There are some good websites on the First Special Service Force, as well as books.  Google ought to help you out.  I don't recall any good histories of Anzio off the top of my head.


----------



## BlankGirl (30 Jul 2004)

Michael Dorosh said:
			
		

> No Canadian units fought at Anzio.
> 
> The First Special Service Force was an American unit, from which a large proportion of Canadian soldiers were drawn.   It was considered officially a US-Canadian joint special forces unit, the Force wore US uniforms and used US equipment.   It was considered the best light infantry force of WW II, and perhaps in modern military history.
> 
> ...


----------



## Michael Dorosh (30 Jul 2004)

If you don't mind my asking, what is your Great Uncle's name?  I'd be interested in seeing his entry at the Canadian Virtual War Memorial.


----------



## BlankGirl (30 Jul 2004)

His name was Peach Blanxby Harvey (listed as P B Harvey)  Everyone knew him as either "Blank" or "Peachy".  He was born in Moose Jaw, Sk and was killed at the age of 24 on May 24, 1944.  There was a lake in SK named after him, in fact!  He is buried at the Beachhead War Cemetary (I think that's the correct name) just outside of Anzio.  I visited his grave about 3 years ago and it was a lovely cemetary.  He was given a "field" promotion before his death to Lte, I believe, but was killed before the paperwork was completed, so he is buried as a Private.  It is interesting to note that he was originally buried in the American Cemetary at Anzio and was moved later to the Beachead.  I wonder if that was because he was in an American uniform, maybe??  He was awarded 6 or 7 medals, I believe - I applied two years ago for his military records - they are a little sketchy, but that makes sense now that I know what unit he was a part of.  I have found a sight that actually lists his name as part of the Devil's Brigade.  AFter your advice I did some searching last evening and found so much information on his unit.  I do so appreciate your help in this.  I am the first of my family to show any interest in this, but I feel that learning about him and his service is a tremendous way to honor him!

BlankGirl


----------



## Michael Dorosh (30 Jul 2004)

http://www.vac-acc.gc.ca/remembers/sub.cfm?source=collections/virtualmem

If you haven't found it yet, the link to the Virtual War Memorial is above.  Looks like the site is down temporarily as I type this.  I would encourage you to share any photos you have, of him, the lake named for him, his grave, any newspaper clippings, etc., with the memorial and they will put them on the website so others may view them.

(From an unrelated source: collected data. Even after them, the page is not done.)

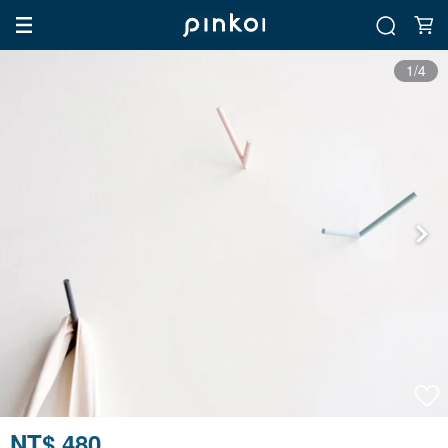
1/4
NT$ 480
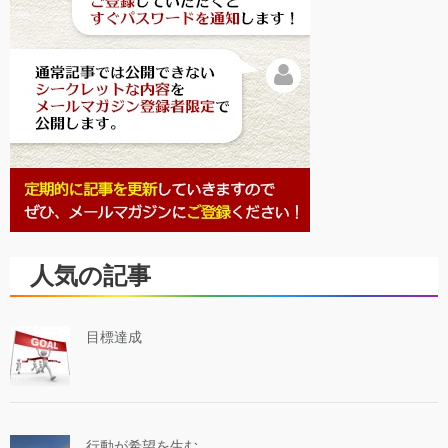
人気の記事
目標達成
行動が希望を生む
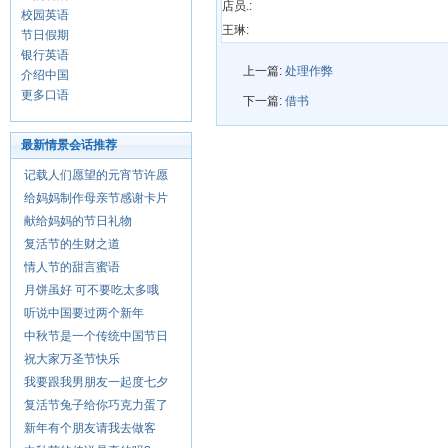
店员.:
校园英语
王琳:
节日假期
银行英语
上一篇:
处理作弊
介绍中国
更多口语
下一篇:
借书
最新情景会话推荐
记载人们愿望的元宵节许愿
给妈妈制作母亲节感谢卡片
献给妈妈的节日礼物
复活节的生财之道
情人节的甜言蜜语
月饼虽好 可不要吃太多哦
听说中国要过两个新年
中秋节是一个传统中国节日
祝大家万圣节快乐
我要跟我男朋友一起度七夕
复活节兔子给你巧克力蛋了
新年有个朋友请我去做客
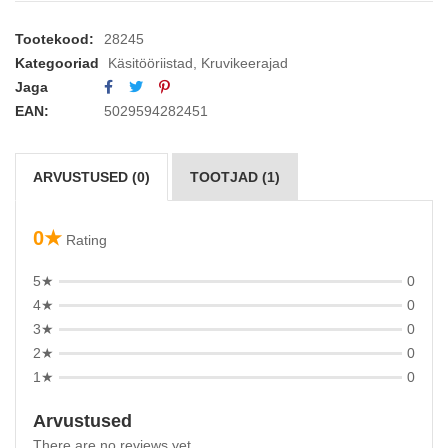
Tootekood:
28245
Kategooriad
Käsitööriistad
,
Kruvikeerajad
Jaga
EAN:
5029594282451
ARVUSTUSED (0)
TOOTJAD (1)
0★
Rating
5★
0
4★
0
3★
0
2★
0
1★
0
Arvustused
There are no reviews yet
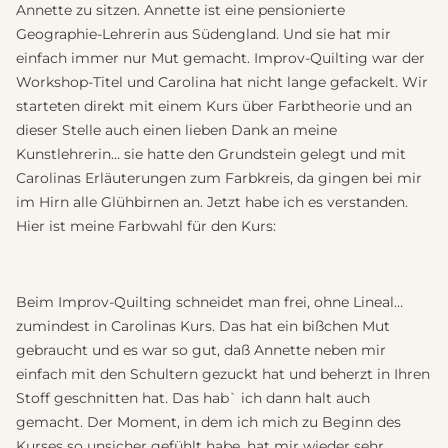
Annette zu sitzen. Annette ist eine pensionierte
Geographie-Lehrerin aus Südengland. Und sie hat mir
einfach immer nur Mut gemacht. Improv-Quilting war der
Workshop-Titel und Carolina hat nicht lange gefackelt. Wir
starteten direkt mit einem Kurs über Farbtheorie und an
dieser Stelle auch einen lieben Dank an meine
Kunstlehrerin… sie hatte den Grundstein gelegt und mit
Carolinas Erläuterungen zum Farbkreis, da gingen bei mir
im Hirn alle Glühbirnen an. Jetzt habe ich es verstanden.
Hier ist meine Farbwahl für den Kurs:
Beim Improv-Quilting schneidet man frei, ohne Lineal…
zumindest in Carolinas Kurs. Das hat ein bißchen Mut
gebraucht und es war so gut, daß Annette neben mir
einfach mit den Schultern gezuckt hat und beherzt in Ihren
Stoff geschnitten hat. Das hab` ich dann halt auch
gemacht. Der Moment, in dem ich mich zu Beginn des
Kurses so unsicher gefühlt habe, hat mir wieder sehr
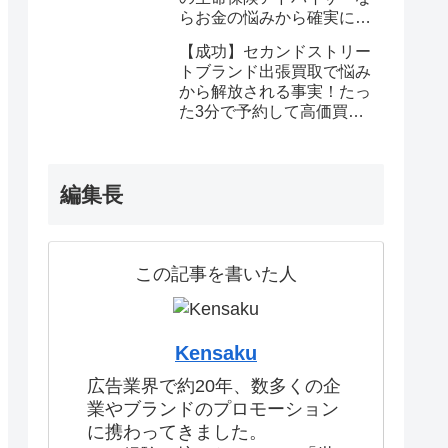
らお金の悩みから確実に解
放される
【成功】セカンドストリー
トブランド出張買取で悩み
から解放される事実！たっ
た3分で予約して高価買取
を確定しませんか？
編集長
この記事を書いた人
Kensaku
広告業界で約20年、数多くの企
業やブランドのプロモーション
に携わってきました。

Saskatchewan did a great thing by naming geographical features after all their war dead.  And of course your uncle did our country a great service, so thanks for taking over as caretaker of his memory.  It looks like he is in good hands.

Mike


----------



## BlankGirl (31 Jul 2004)

Thank you - I have seen it and intend on sending his photo, as well as his last letter home and photos of his grave to them soon.  

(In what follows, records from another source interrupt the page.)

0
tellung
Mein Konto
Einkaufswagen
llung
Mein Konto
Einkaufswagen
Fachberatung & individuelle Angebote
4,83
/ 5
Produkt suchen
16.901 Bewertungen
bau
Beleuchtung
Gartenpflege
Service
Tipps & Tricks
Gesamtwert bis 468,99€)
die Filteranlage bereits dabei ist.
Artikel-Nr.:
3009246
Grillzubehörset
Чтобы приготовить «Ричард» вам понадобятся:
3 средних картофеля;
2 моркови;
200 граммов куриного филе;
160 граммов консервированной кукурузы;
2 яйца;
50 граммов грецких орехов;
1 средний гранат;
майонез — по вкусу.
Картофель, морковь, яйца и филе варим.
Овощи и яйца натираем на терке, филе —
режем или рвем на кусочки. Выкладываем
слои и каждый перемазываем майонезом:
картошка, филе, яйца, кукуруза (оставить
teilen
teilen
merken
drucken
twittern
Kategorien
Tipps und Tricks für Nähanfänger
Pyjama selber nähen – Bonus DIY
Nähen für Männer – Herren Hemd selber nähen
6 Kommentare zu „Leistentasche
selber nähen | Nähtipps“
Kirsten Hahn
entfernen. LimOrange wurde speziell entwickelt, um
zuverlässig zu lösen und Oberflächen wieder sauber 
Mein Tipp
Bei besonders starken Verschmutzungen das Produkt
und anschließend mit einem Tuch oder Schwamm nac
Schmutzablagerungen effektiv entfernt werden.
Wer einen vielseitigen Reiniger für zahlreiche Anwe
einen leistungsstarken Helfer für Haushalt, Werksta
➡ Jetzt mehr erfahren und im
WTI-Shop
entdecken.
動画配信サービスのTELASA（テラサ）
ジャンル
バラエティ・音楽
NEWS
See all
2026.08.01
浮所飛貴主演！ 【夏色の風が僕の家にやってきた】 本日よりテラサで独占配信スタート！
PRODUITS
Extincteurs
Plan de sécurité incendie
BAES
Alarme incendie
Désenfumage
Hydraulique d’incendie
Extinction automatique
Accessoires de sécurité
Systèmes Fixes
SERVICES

I have been sitting at this computer for about 4 hours now reading through web sites and etc on The First Special Service Force - what an amazing story.  I really feel honored that my Uncle served with such a unit.  Do you have any idea where one might find an "arm patch" from this unit - the arrowhead with US and Canada on it or if that is even possible??

BlankGirl


----------



## Michael Dorosh (31 Jul 2004)

BlankGirl said:
			
		

> Thank you - I have seen it and intend on sending his photo, as well as his last letter home and photos of his grave to them soon.
> 
> I have been sitting at this computer for about 4 hours now reading through web sites and etc on The First Special Service Force - what an amazing story.  I really feel honored that my Uncle served with such a unit.  Do you have any idea where one might find an "arm patch" from this unit - the arrowhead with US and Canada on it or if that is even possible??
> 
> BlankGirl



Try ebay, though originals are attractive and expensive.  There are reproductions out there on the market - I own one myself, but won't part with it.  A google search for "repro" "SSI" (the American term for shoulder sleeve insignia) and "FSSF" or "Devil's Brigade" may yield you a militaria site or two.  Don't know of a solid source for sure, but they are out there.

Good luck.


----------



## Michael Dorosh (31 Jul 2004)

http://cgi.ebay.ca/ws/eBayISAPI.dll?ViewItem&category=4725&item=2260269417&rd=1&ssPageName=WD2V

there is one on ebay right now.


----------



## Spr.Earl (31 Jul 2004)

Michael ,you still amaze me with your knowledge and the help you give other's.


----------



## BlankGirl (31 Jul 2004)

I AGREE!  Thank you so much - I have learned more in the last 24 hours, on the advice and recommendations of Mike, than in the last 3 years!  I am amazed at the information that I have learned about my Uncle.  I sincerely appreciate your help!!!

BlankGirl


----------



## hastyrattle (15 May 2005)

here are 2 web sites......

www.execulink.com/~kiska/FSSFHomepage.index.html

if you go to the first link and scroll down to the killed in action list, his name is there

www.members.tripod.com/fssflhg/

i am with the FSSF living history group.

regards

Ted


----------



## baboon6 (16 May 2005)

A good book about Anzio is Carlo D' Este's "Fatal Decision: Anzio and the Battle for Rome".


----------